Seriously, with all the truly disgusting shit you've eaten and reminisced about on this site, these two should be a piece of cake.
Rose said…
Normally I read your posts with a sense of awe.. like, "Wow, I wish a super-cool food blogger who gets to eat all these interesting and outrageous things."

For the first time, I really really don't envy you.
ChristianZ said…
Huitlacoche and chapulines: Been there, done that.

El Fortin

Gabbi's Quick Stop

More about huitlacoche here:

El Moctezuma

But you're doing something right because nobody paid attention when I wrote about huitlacoche and chapulines.

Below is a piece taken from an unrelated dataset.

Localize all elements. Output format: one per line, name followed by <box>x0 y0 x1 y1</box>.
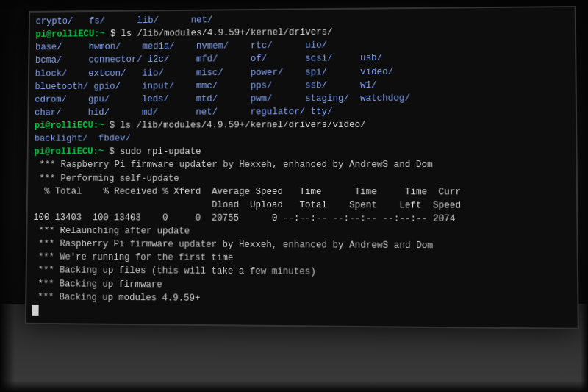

One time I asked my brother who lived right by the El Fortin in Stanton if he had gone back and he said yes. Then I asked if he got anything with grasshoppers in it and he said, "Well, I ordered a regular quesadilla one time and I think they put grasshoppers in it without telling me."
Anonymous said…
I'm looking for a restaurant in LOS ANGELES CA that serves CUITLACOCHE, if anyone knows please give me the name & location. Thanks
Eddie Lin said…
caly noemi,

for cuitlacoche in los angeles try:
Babita Mexicuisine
1823 S. San Gabriel Blvd. (Norwood Pl.) San Gabriel, CA 91776
626-288-7265
mikalmos said…
Found your blog because of AZ's Biz Foods LA tonight and think its fantastic... just a note for anyone yes chapulines must be cooked because of possible parasites but so does pork etc.. I am curious about them and found out WHY they were removed from California. Its wasnt unsanitary or parasites...it was because of lead poisoning in certain foods from that part of Mexico... so to your horror I bet they will be back on the menu... ;)
Anonymous said…
Interesting. The more I read your description, the more I took it all with a grain of salt. Anyone describing an experience like this with such extreme hyperbole can't be trusted to deliver an unbiased (or realitic) testimony! C'mon, buddy, you would have convinced me this was vile stuff if you had toned it down a bit for us readers...instead I'm more convinced that descriptions like this one are more for dramatic effect than for informing the public.
Eddie Lin said…
Yo, Dave, baby, haven't you ever heard of info-tainment!